# Description of the task
Report each line of the entries below that includes "ruangan".

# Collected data
* * * * *

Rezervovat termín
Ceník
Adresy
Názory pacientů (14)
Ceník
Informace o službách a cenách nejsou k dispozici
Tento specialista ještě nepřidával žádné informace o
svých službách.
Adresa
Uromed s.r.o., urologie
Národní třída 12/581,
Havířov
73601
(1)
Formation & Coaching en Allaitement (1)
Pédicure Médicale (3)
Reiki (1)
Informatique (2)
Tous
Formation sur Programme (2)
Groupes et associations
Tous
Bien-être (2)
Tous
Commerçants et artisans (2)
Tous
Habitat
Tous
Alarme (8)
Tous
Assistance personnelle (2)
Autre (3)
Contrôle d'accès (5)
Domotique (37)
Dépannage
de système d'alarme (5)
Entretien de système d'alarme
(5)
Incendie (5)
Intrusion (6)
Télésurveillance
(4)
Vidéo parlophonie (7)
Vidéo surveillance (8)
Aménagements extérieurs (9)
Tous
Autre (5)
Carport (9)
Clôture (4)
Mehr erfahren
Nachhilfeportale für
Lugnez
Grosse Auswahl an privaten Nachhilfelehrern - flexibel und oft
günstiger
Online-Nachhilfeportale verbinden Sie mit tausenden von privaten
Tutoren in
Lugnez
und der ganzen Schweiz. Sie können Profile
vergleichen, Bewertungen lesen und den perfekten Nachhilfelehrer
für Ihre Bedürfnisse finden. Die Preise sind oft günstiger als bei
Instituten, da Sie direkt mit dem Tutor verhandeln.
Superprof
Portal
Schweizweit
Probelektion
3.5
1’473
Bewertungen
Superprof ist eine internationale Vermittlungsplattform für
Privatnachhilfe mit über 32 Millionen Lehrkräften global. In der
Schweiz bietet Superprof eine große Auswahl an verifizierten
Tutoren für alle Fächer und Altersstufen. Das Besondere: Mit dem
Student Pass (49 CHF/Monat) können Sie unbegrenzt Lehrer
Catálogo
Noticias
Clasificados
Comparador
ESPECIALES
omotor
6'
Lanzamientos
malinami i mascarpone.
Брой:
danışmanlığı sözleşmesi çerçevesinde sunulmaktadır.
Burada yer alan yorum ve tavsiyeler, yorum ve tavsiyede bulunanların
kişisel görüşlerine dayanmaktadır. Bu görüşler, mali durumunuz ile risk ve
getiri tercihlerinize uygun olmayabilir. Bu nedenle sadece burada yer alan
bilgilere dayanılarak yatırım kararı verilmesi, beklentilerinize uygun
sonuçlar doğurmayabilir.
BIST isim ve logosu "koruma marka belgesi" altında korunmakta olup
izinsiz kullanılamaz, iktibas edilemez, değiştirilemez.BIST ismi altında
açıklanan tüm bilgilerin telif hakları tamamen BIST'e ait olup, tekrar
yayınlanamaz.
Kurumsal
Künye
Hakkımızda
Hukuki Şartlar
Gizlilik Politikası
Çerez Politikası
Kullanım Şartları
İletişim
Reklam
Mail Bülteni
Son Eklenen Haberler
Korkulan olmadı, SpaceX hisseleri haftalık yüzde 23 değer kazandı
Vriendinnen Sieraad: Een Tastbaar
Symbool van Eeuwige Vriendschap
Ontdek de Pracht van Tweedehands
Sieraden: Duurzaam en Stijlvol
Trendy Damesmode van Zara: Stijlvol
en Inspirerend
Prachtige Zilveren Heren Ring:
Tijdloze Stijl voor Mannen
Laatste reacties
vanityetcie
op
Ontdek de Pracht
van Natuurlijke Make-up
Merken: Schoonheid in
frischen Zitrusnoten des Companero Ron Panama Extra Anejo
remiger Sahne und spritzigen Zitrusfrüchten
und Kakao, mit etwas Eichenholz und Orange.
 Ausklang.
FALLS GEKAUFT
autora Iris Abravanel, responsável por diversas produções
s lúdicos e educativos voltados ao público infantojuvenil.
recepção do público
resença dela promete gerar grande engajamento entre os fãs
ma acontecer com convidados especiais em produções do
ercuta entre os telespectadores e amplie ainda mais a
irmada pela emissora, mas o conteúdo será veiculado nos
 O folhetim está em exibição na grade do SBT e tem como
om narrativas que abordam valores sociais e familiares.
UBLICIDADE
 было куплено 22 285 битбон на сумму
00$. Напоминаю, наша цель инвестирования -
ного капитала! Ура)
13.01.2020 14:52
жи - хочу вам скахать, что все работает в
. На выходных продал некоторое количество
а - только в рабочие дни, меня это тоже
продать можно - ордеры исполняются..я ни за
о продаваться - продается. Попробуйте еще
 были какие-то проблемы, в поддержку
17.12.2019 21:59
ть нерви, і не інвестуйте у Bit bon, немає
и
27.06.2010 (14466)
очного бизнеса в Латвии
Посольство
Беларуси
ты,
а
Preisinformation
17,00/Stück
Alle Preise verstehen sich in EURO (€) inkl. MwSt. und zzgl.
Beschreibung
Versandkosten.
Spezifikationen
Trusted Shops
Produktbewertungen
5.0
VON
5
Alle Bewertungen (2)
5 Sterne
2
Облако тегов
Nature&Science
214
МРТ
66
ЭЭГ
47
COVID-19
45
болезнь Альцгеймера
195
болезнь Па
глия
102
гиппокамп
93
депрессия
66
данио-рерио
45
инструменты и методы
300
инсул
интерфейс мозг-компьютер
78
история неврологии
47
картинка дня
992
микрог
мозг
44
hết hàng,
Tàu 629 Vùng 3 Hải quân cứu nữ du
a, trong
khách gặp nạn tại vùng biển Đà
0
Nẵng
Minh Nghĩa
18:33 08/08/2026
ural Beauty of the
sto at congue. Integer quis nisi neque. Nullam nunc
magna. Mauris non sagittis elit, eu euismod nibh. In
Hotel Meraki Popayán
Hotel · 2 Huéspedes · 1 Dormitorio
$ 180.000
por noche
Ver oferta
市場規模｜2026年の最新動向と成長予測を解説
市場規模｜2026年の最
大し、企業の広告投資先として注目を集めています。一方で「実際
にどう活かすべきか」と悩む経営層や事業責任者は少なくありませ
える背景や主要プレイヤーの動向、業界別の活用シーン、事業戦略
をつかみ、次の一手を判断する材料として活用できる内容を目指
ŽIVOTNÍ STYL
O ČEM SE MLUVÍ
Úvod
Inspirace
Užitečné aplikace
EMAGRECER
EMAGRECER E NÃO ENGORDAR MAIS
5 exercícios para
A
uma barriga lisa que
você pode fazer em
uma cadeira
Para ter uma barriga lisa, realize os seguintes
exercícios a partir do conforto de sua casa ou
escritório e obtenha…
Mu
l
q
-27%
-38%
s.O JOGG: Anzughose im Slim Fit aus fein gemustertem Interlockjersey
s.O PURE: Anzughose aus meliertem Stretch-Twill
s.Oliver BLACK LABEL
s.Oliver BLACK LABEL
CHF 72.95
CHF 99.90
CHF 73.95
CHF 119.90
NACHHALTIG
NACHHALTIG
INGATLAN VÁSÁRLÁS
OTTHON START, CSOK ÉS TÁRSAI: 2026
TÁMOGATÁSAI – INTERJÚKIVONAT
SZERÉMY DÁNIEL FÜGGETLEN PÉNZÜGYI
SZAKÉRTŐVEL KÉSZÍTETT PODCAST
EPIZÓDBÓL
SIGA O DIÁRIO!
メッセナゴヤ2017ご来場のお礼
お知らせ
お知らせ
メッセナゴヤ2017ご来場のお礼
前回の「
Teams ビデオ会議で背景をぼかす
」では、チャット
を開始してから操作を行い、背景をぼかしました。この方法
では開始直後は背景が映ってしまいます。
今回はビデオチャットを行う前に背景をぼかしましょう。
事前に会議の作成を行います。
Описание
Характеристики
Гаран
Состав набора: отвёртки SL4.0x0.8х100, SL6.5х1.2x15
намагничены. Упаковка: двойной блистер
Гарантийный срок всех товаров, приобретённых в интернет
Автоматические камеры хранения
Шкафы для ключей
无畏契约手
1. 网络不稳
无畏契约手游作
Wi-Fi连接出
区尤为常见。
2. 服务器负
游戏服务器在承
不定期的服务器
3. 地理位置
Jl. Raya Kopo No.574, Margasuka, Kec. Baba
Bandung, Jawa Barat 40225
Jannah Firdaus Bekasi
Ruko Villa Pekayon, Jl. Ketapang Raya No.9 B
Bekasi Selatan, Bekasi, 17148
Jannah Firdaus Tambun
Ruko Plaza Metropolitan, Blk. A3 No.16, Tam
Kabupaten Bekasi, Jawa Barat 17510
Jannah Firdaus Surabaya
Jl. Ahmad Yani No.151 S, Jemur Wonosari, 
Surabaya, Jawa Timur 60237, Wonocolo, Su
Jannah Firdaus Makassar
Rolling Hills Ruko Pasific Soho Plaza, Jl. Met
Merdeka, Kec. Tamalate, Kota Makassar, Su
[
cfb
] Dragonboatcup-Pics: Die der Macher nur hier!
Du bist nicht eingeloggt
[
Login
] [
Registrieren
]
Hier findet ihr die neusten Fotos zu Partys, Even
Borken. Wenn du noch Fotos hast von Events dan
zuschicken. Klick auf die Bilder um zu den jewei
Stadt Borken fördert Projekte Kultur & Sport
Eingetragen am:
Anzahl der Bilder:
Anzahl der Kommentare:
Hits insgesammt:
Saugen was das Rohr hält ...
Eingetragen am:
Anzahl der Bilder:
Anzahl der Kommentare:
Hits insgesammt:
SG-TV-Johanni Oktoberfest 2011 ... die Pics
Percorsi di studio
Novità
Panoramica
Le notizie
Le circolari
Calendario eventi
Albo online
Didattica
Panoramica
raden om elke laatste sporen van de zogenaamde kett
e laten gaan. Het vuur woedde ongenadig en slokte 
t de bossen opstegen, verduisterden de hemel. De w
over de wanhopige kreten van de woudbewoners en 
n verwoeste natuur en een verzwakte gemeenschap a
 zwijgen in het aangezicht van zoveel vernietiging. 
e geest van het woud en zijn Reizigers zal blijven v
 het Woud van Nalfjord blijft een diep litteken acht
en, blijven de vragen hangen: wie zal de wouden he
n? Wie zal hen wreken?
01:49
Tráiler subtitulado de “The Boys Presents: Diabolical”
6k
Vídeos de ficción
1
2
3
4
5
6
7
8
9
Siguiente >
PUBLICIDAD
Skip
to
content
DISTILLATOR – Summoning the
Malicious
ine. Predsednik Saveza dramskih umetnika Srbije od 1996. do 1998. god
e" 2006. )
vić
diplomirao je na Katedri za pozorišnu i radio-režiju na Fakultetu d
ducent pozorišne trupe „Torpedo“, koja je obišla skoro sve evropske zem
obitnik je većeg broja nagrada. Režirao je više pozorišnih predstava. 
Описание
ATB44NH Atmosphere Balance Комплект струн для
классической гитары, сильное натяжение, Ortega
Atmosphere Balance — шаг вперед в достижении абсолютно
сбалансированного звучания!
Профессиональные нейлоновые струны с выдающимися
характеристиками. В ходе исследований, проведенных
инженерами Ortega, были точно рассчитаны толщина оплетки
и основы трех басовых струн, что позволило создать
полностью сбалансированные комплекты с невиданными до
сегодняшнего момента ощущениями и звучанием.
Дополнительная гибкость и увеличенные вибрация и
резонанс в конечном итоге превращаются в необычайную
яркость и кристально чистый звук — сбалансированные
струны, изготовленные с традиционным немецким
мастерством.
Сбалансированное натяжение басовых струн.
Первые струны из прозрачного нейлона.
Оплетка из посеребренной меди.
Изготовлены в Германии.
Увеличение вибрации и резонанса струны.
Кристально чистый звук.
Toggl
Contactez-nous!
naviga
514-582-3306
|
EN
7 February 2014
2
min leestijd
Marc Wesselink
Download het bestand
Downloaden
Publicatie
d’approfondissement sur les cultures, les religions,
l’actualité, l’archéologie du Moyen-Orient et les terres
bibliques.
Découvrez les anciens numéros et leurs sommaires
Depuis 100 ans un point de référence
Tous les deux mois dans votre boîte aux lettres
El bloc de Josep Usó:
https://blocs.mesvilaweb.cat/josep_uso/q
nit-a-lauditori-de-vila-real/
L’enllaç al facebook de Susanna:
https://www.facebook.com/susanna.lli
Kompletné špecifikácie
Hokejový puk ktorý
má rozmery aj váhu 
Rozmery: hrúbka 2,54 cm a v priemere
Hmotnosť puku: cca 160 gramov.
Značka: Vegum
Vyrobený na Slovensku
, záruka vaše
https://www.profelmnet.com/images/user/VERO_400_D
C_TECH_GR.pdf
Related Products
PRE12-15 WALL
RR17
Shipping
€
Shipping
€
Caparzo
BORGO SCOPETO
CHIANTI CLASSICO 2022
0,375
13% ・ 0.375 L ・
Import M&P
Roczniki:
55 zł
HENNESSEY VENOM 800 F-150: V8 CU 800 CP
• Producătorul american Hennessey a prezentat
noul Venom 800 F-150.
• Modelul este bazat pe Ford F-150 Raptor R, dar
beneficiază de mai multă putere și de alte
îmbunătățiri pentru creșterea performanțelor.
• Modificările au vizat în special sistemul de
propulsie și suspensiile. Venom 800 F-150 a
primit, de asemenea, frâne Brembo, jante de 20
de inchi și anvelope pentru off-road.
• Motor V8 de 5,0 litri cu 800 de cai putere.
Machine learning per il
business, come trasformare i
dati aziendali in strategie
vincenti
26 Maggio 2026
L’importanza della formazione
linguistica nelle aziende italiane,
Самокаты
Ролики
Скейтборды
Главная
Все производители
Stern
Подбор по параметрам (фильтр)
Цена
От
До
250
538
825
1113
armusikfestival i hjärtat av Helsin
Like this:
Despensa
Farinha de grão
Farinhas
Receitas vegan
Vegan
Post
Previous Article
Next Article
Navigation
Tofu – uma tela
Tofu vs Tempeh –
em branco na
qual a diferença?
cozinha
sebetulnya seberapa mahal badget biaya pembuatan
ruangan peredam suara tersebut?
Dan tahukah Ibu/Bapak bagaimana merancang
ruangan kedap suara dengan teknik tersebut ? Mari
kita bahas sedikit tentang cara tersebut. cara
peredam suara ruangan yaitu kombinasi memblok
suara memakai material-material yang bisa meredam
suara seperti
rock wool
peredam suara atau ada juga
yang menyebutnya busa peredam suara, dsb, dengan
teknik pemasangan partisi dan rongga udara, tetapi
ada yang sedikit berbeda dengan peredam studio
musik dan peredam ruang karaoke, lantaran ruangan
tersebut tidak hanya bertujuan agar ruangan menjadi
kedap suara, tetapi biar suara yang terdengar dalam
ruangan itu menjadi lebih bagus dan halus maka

* * * * *

# Answer space
ruangan peredam suara tersebut?
ruangan kedap suara dengan teknik tersebut ? Mari
peredam suara ruangan yaitu kombinasi memblok
musik dan peredam ruang karaoke, lantaran ruangan
tersebut tidak hanya bertujuan agar ruangan menjadi
ruangan itu menjadi lebih bagus dan halus maka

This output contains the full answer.